The Tax Court gave a one-two punch to conservation easement deductions with its decisions in the case of Nathaniel and Stella Carter on February 3rd and Railroad Holdings LLC on February 5th. Judge Halpern had the Carters and Judge Gustafson was working on Railroad Holdings.
United States Tax Court building in Washington DC
Both cases illustrate two of Reilly’s Laws of Tax Planning. The Fourth Law – Execution isn’t everything, but it’s a lot. And the Eleventh Law – Pigs get fed. Hogs get slaughtered. And in the Carter case the IRS runs into the Fourth Law saving the Carters and their partner from hefty penalties. We’ll tackle the Carter case in this post and save Railroad Holdings for another day.
The Carters owned 50% of Dover Hill Plantation LLC with Ralph Evans who was also a petitioner in the case. With only two partners, TEFRA does not apply. The Carters faced deficiencies for the years 2011, 2012 and 2013 totaling $1,975,450 and almost $800,000 in penalties. Evans was looking at $2,668,247 in additional tax for 2011 and 2012 and over a million in penalties.
In 2005, DHPLLC had purchased a 5,245-acre tract of land in Glynn County, Georgia, known as Dover Hall. For the life of me, I don’t understand why contemporary Americans naming property in the Southeast are attracted to the word “plantation” which for me has the connotation of “forced labor camp”. With respect to Dover Hall, that is rather explicit as we can see from this 1845 inventory of the estate of Thomas Dover which includes 74 enslaved people to whom a dollar value was assigned.
More colorful aspects of the history of Dover Hall include being shelled by those damn yankees on the USS Saratoga in 1864. There is also a long story about its association with baseball great Ty Cobb. All that is inherently more interesting than the tax story, but unfortunately out of my lane.
DHPLLC donated a conservation easement to the North American Land Trust. It covered 500 acres on the western edge of Dover Hill. The purposes of the easement are:
“(1) the preservation of a relatively natural habitat of fish, wildlife, or plants, or similar ecosystem and (2) preservation of the covered property as an open space that will provide a significant public benefit by (a) providing scenic enjoyment to the general public and (b) advancing a clearly delineated governmental conservation policy”.
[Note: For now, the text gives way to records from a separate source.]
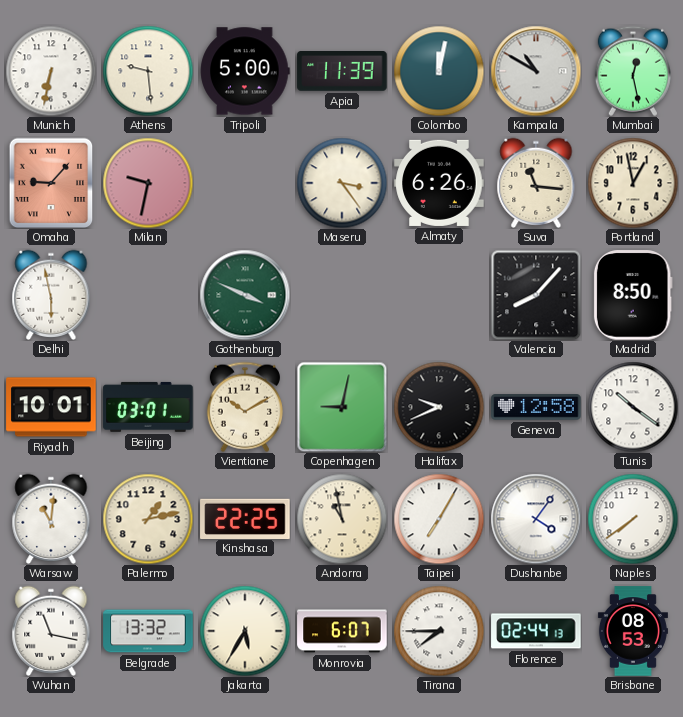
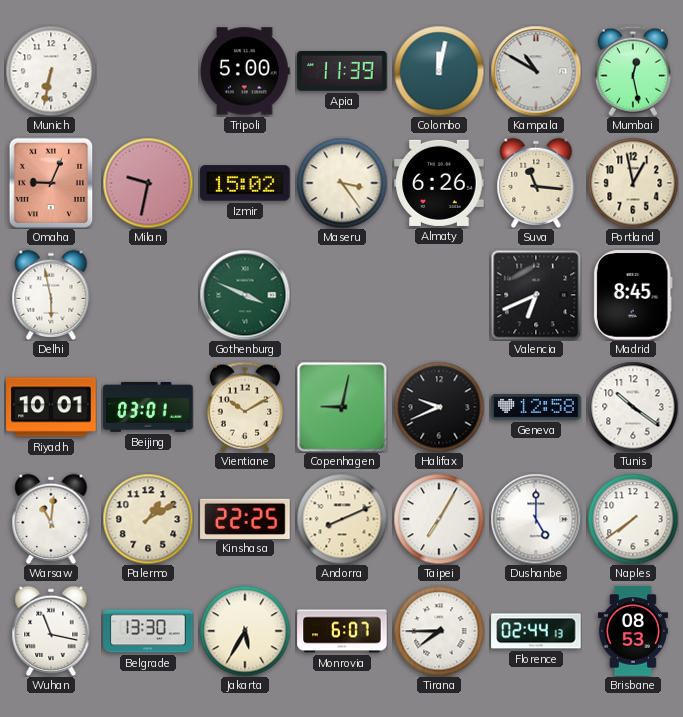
Athens: 9:29 -> none
Omaha: 9:07 -> 9:04
Izmir: none -> 15:02
Valencia: 8:07 -> 6:41
Madrid: 8:50 -> 8:45
Palermo: 1:13 -> 1:10
Andorra: 10:58 -> 8:11
Dushanbe: 4:06 -> 5:00
Belgrade: 13:32 -> 13:30
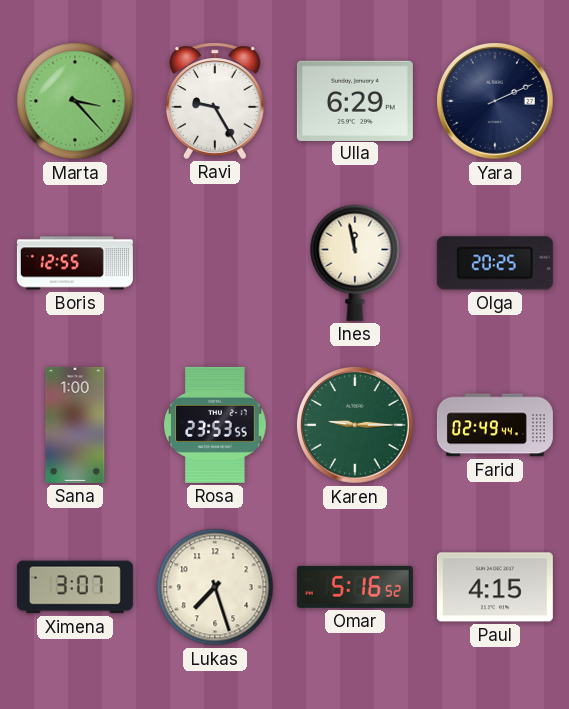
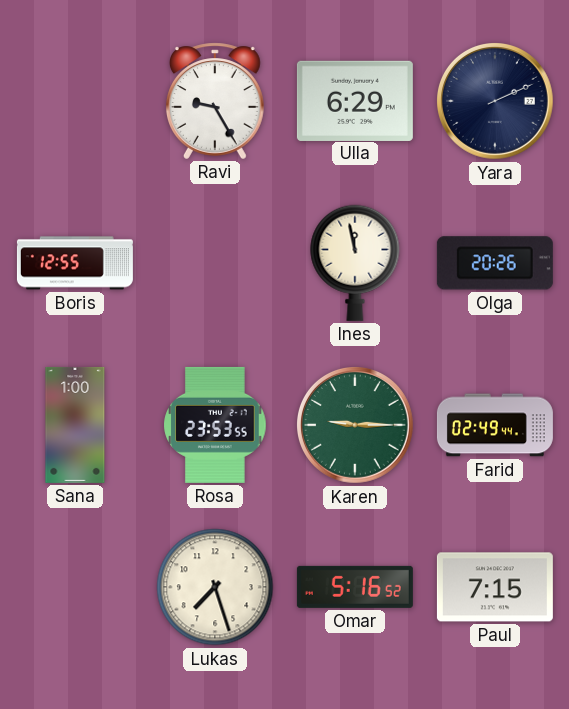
Marta: 3:23 -> none
Olga: 20:25 -> 20:26
Ximena: 3:07 -> none
Paul: 4:15 -> 7:15
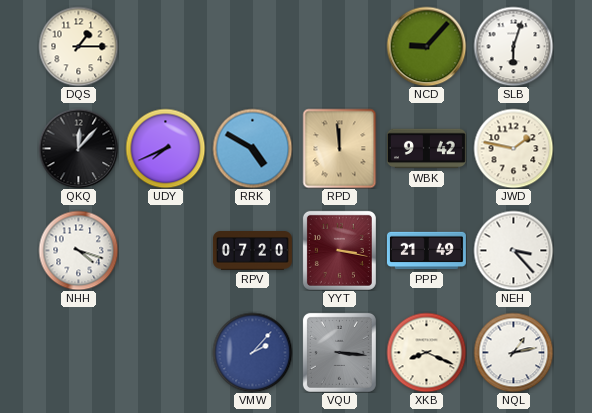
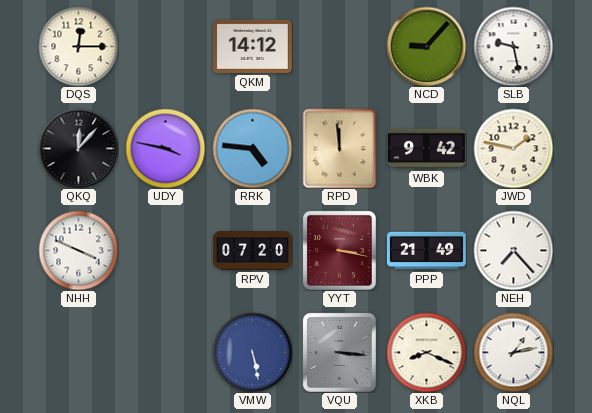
DQS: 1:15 -> 12:15
QKM: none -> 14:12
SLB: 6:03 -> 9:28
UDY: 7:41 -> 3:47
RRK: 4:50 -> 4:46
NHH: 4:18 -> 3:49
NEH: 3:23 -> 7:23
VMW: 2:07 -> 5:28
Among the things that can’t be done is the building of residences. There is this little exception though. Subject to NALT’s approval 11 two-acre house lots can be carved out for residences – location to be determined later. This is where the Eleventh Law comes into play. There were millions of dollars in tax deductions at stake. Why not just make up your mind now and have the easement apply to 478 acres?
The Holes In The Cheese
The discussion of the case law that governs whether reserving that sort of option kills the deduction is pretty engaging. My favorite part was the Swiss cheese analogy:
“As relevant here, the developer could consider two techniques for putting new holes in the cheese. First, he could put new holes in the cheese and make up for it by adding an equal amount of previously unprotected land to the conservation area. That was the pattern in Belk. Alternatively, he could put new holes in the cheese and make up for it by plugging the same number of holes elsewhere in the conservation area. That was the pattern in Bosque Canyon and in the instant case. In each instance the acreage subject to the easement remains exactly the same. But in both instances the developer has achieved the impermissible objective of putting new holes in the cheese, i.e., subjecting to commercial or residential development land that was supposed to be protected in perpetuity from such development.”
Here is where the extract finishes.